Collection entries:
^^^^^^^^

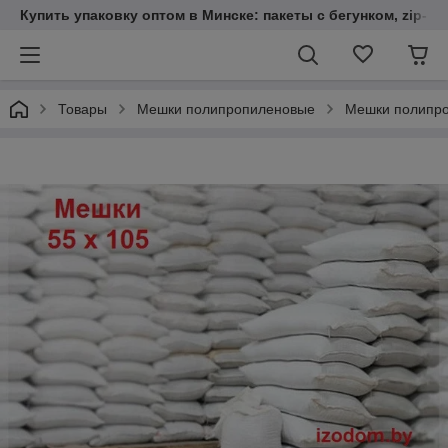
Купить упаковку оптом в Минске: пакеты с бегунком, zip-loc
Товары
Мешки полипропиленовые
Мешки полипро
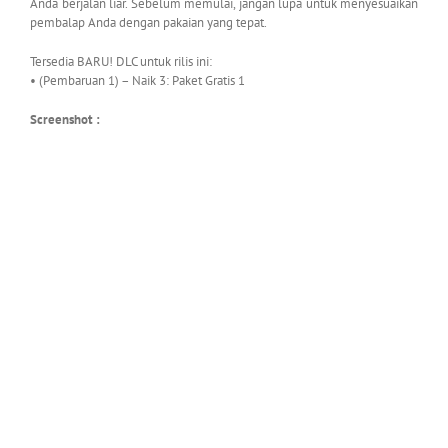
Anda berjalan liar. Sebelum memulai, jangan lupa untuk menyesuaikan
pembalap Anda dengan pakaian yang tepat.
Tersedia BARU! DLC untuk rilis ini:
• (Pembaruan 1) – Naik 3: Paket Gratis 1
Screenshot :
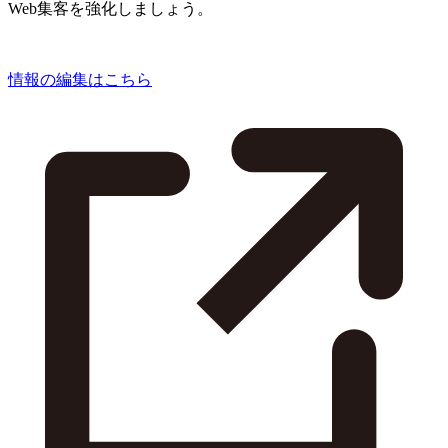
Web集客を強化しましょう。
情報の編集はこちら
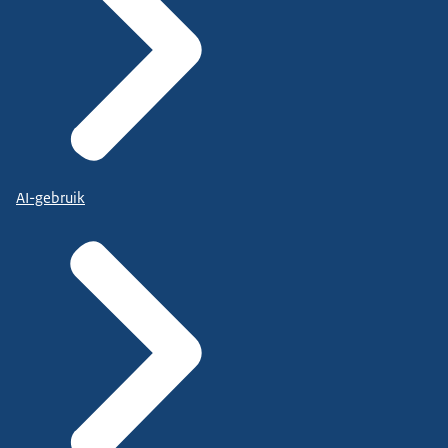
AI-gebruik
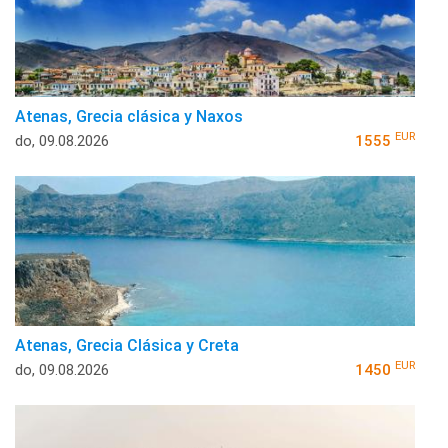
Atenas, Grecia clásica y Naxos
EUR
do, 09.08.2026
1555
Atenas, Grecia Clásica y Creta
EUR
do, 09.08.2026
1450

^^^^^^^^

# Exercise requirements
The expected answer is an exact copy of the lines beginning at the one with "Atenas, Grecia Clásica y Creta" and running to the end of the entries above.

# Exercise result
Atenas, Grecia Clásica y Creta
EUR
do, 09.08.2026
1450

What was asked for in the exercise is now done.